When we first moved to Arizona and I started taking pictures in sunlight I struggled with what to do about my shadow. At first I’d try to compose the picture so my shadow didn’t fall in the image, and sometimes still do, but sometimes now I lean into it and deliberately put my shadow into the frame as a reminder that I’m documenting my life in the desert. On this occasion though as I photographed the damage in the saguaro on the left, as the sun sank low a giant behind me threw its shadow all the way up the hill, allowing me to sidle down the trail and hide within it. That’s not just me throwing up my arms pretending to be a saguaro, though I can’t say the thought has never crossed my mind.
When I first saw the pattern of damage in this saguaro I was reminded of the Shroud of Turin, only when I later looked at images of the real shroud I realized my remembrance of it was mistaken, it was far more detailed in actuality than memory. This section of damage reminded me of a head, a torso with crossed arms, and legs below, here shown in the seconds before the sun dipped below the mountains behind me. Perhaps the skin of the saguaro split after it ate too many donuts and it sealed the damage with resin to prevent water loss, but I’m not a biologist.
Most of the desert washes I cross when I hike are fairly small but not so Apache Wash, there are signs as you approach warning you not to enter when flooded and the large debris scattered around tells you why.
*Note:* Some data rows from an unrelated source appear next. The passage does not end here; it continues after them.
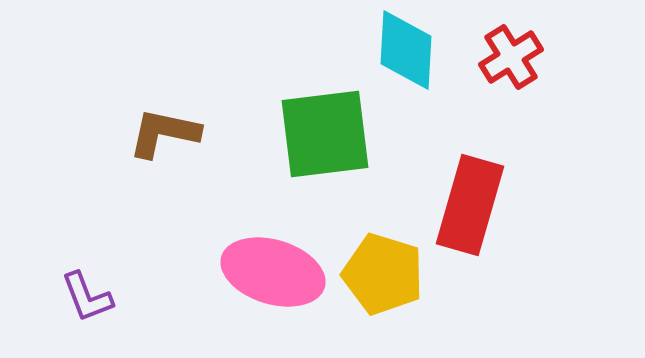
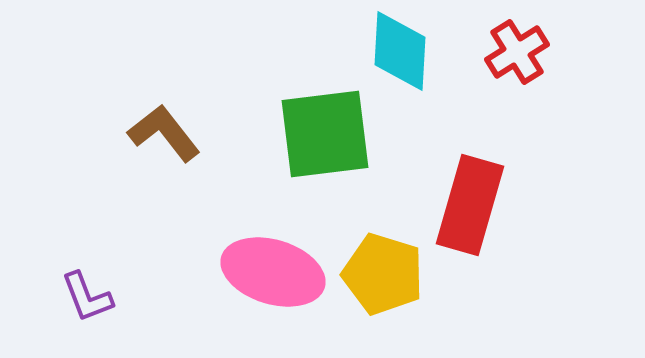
cyan diamond: moved 6 px left, 1 px down
red cross: moved 6 px right, 5 px up
brown L-shape: rotated 40 degrees clockwise
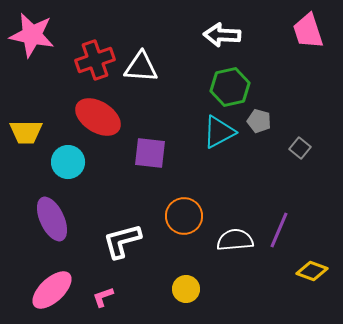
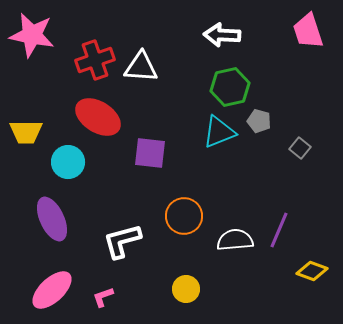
cyan triangle: rotated 6 degrees clockwise
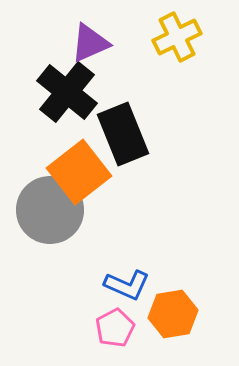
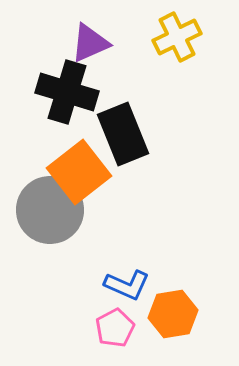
black cross: rotated 22 degrees counterclockwise
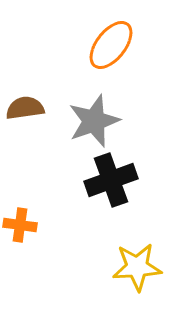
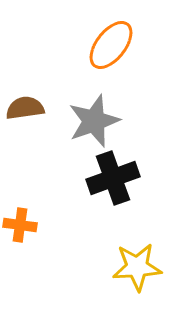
black cross: moved 2 px right, 2 px up
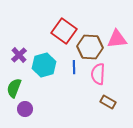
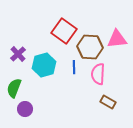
purple cross: moved 1 px left, 1 px up
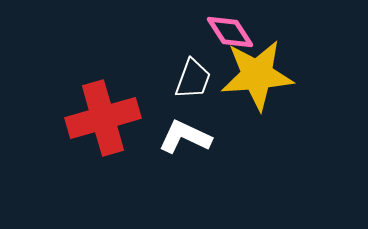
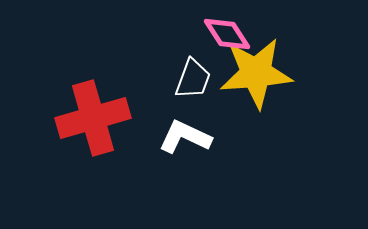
pink diamond: moved 3 px left, 2 px down
yellow star: moved 1 px left, 2 px up
red cross: moved 10 px left
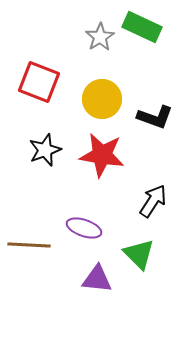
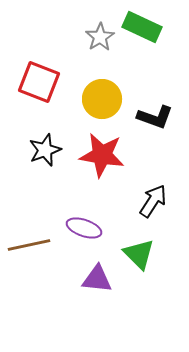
brown line: rotated 15 degrees counterclockwise
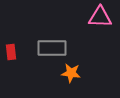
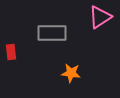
pink triangle: rotated 35 degrees counterclockwise
gray rectangle: moved 15 px up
It was damp on the morning I crossed on my first visit to Phoenix Sonoran Preserve but the rains and thus the danger had long since passed the day before, so I and a pair of desert cottontails enjoyed the quiet before the sun came up.
On the trails my glimpses of jackrabbits are normally rather brief but this one I got to watch for a while as it casually moved through the desert, feeding as it went. It was aware of me and the others on the trail, mostly mountain bikers and hikers (none of whom stopped to watch). Our time together came to an end when the jackrabbit took flight as a loud plane passed overhead.
Today was meant to be a test of my knee and turned into a test of my heart when this western diamondback rattlesnake and I scared the living daylights out of each other.
Yesterday I made my triumphant return to the trails after a self-imposed two week absence to allow a sore left knee to heal, choosing a flat hike I know well at McDowell Sonoran Preserve. Since that went well, as well as a morning and evening swim later in the day, this morning I decided to try some new-to-me trails at Phoenix Sonoran Preserve. I did some research and the Ocotillo Trail looked fairly flat, with an easy return on a paved trail if my knee started acting up but also an option for some elevation changes on the Sidewinder and Ridgeback Trails if my knee felt up to it.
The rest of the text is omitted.